BLOOMINGTON — Just as Dido tempted Aeneas to abandon his destiny to found Rome, the siren call of a sunny spring day held down the number of students who gathered through the day for a marathon reading of Virgil's “Aeneid” at Illinois Wesleyan University.
But Aeneas eventually did what the gods commanded him to do, much to the dismay of Dido. And students, joined by faculty and staff, carried on with the mission to read “Aeneid” from 9 a.m. to 6 p.m. Friday at Ames Library to mark World Poetry Day.
More was afoot than reading an epic poem more than 2,000 years old. There was food to eat and other artistic outlets, much as there would have been in Virgil's time, explained Amy Coles, acting director of Greek and Roman studies — although coffee and Lego blocks and coloring books undoubtedly weren't part of the original reading of “Aeneid.”
“I know the students are going to be stressed out with the end of the semester approaching,” Coles said, explaining why she tried to lighten up what was called “Virgilpalooza.”

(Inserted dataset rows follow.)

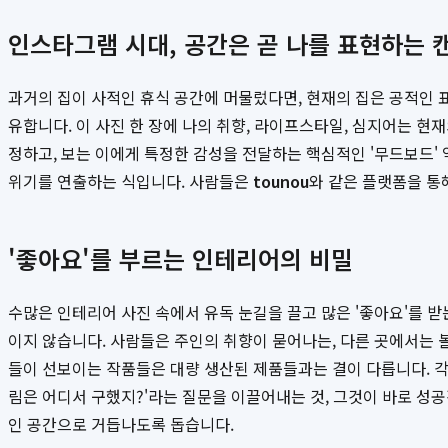
인스타그램 시대, 공간은 곧 나를 표현하는 
과거의 집이 사적인 휴식 공간에 머물렀다면, 현재의 집은 공적인 
유합니다. 이 사진 한 장에 나의 취향, 라이프스타일, 심지어는 
정하고, 보는 이에게 특정한 감성을 전달하는 핵심적인 '무드보드'
위기를 연출하는 식입니다. 사람들은
tounou
와 같은 플랫폼을 통
'좋아요'를 부르는 인테리어의 비밀
수많은 인테리어 사진 속에서 유독 눈길을 끌고 많은 '좋아요'를 받
이지 않습니다. 사람들은 주인의 취향이 묻어나는, 다른 곳에서는 
들이 선보이는 작품들은 대량 생산된 제품들과는 결이 다릅니다. 각
림은 어디서 구했지?'라는 질문을 이끌어내는 것, 그것이 바로 성
인 공간으로 거듭나도록 돕습니다.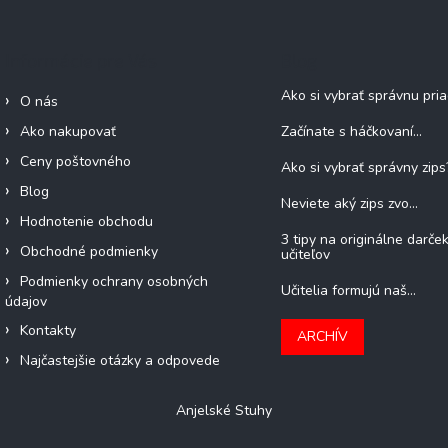
Informácie pre Vás
Blog
Ako si vybrať správnu pri
O nás
Ako nakupovať
Začínate s háčkovaní...
Ceny poštovného
Ako si vybrať správny zips
Blog
Neviete aký zips zvo...
Hodnotenie obchodu
3 tipy na originálne darče
Obchodné podmienky
učiteľov
Podmienky ochrany osobných
Učitelia formujú naš...
údajov
Kontakty
ARCHÍV
Najčastejšie otázky a odpovede
Anjelské Stuhy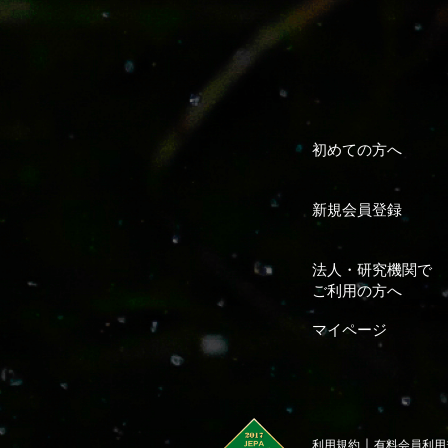
初めての方へ
新規会員登録
法人・研究機関で
ご利用の方へ
マイページ
｜
利用規約
有料会員利用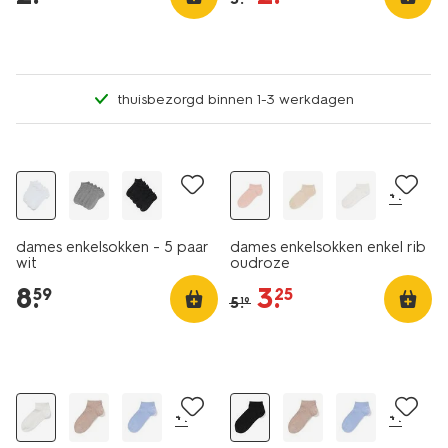
thuisbezorgd binnen 1-3 werkdagen
5 paar
nu met korting
+1
dames enkelsokken - 5 paar
dames enkelsokken enkel rib
wit
oudroze
8
.
3
.
59
25
5
.
19
2+1 gratis
2+1 gratis
+1
+1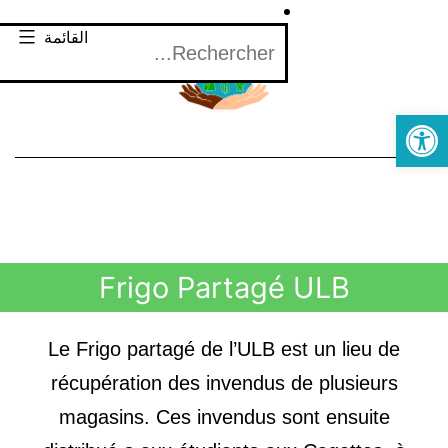
القائمة
Open toolbar
Frigo Partagé ULB
Le Frigo partagé de l’ULB est un lieu de
récupération des invendus de plusieurs
magasins. Ces invendus sont ensuite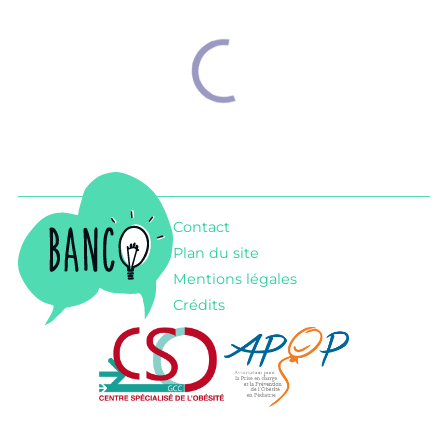
Banco
Contact
Plan du site
Mentions légales
Crédits
CSO - Centre spécialisé de l'obésité
APOP - Association pou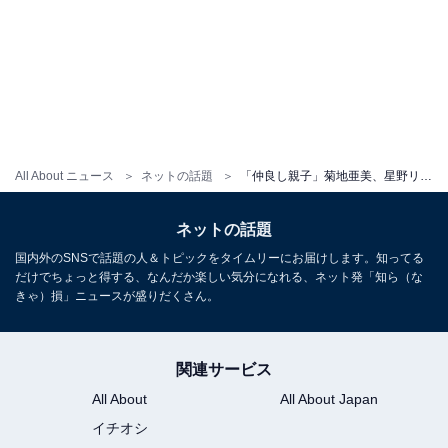
All About ニュース
ネットの話題
「仲良し親子」菊地亜美、星野リゾートにて娘との仲良し”女子旅”ショット披露！ 「可愛いですぅ」
ネットの話題
国内外のSNSで話題の人＆トピックをタイムリーにお届けします。知ってる
だけでちょっと得する、なんだか楽しい気分になれる、ネット発「知ら（な
きゃ）損」ニュースが盛りだくさん。
関連サービス
All About
All About Japan
イチオシ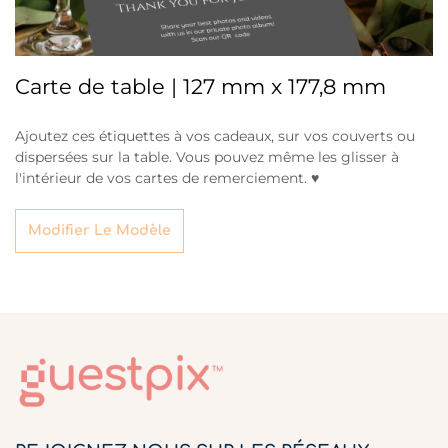
Carte de table | 127 mm x 177,8 mm
Ajoutez ces étiquettes à vos cadeaux, sur vos couverts ou
dispersées sur la table. Vous pouvez même les glisser à
l'intérieur de vos cartes de remerciement. ♥
Modifier Le Modèle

“They don't seem to take time to switch gears to be creative if they've been analytical all day,” she said, adding that research shows spending time creatively also helps the analytical side.

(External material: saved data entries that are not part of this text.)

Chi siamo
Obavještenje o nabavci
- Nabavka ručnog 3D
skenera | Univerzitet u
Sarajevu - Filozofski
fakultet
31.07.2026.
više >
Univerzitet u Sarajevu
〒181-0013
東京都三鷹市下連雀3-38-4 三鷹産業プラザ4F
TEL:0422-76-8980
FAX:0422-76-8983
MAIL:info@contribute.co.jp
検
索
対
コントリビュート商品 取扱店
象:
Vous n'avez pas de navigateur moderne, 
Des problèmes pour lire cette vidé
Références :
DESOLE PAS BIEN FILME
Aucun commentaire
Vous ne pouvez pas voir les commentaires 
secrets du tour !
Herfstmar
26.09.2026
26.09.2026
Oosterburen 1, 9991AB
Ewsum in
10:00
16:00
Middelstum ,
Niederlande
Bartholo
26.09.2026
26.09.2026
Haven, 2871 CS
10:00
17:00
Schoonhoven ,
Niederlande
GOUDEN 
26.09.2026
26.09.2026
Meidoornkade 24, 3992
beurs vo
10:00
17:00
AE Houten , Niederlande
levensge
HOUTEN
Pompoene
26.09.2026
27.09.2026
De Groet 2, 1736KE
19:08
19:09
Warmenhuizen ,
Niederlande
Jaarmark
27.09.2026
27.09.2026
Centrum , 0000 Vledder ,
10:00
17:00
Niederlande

But Sara Raffensperger, a junior majoring in English writing, put it more simply.
“It's always fun to play with Legos,” she said.
Accepting the challenge from Coles to build Troy, Raffensperger was among several students contributing to the “city” throughout the day.
“Flames. Flames. More flames,” freshman Jennifer Sieben of Palatine, a physics and math major, said with a laugh as she dug through a container of Lego parts. Finding another “flame,” she handed it to Raffensperger – her classmate in Latin 101 – who placed it atop the “temple” as they declared it “the eternal flame.”
While all this was going on, the reading of the poem continued.
Among those filling the 36 reading slots was Tim McDunn, a sophomore from Elmhurst majoring in music composition and Greek and Roman studies.
McDunn didn't just read an English translation of the epic. He read it in Latin – doing independent research to find pronunciation as close to what it would have been when the poem was written.
“The way poetry sounds is an important part of understanding it and appreciating it,” McDunn said. “As a musician, I have a particular interest in the sound of poetry.”
Coles said the struggles of Aeneas — leaving home, falling in love, leaving people behind, settling in a new community — are "very similar to what my own students are going through. I hope that they can see a little of themselves."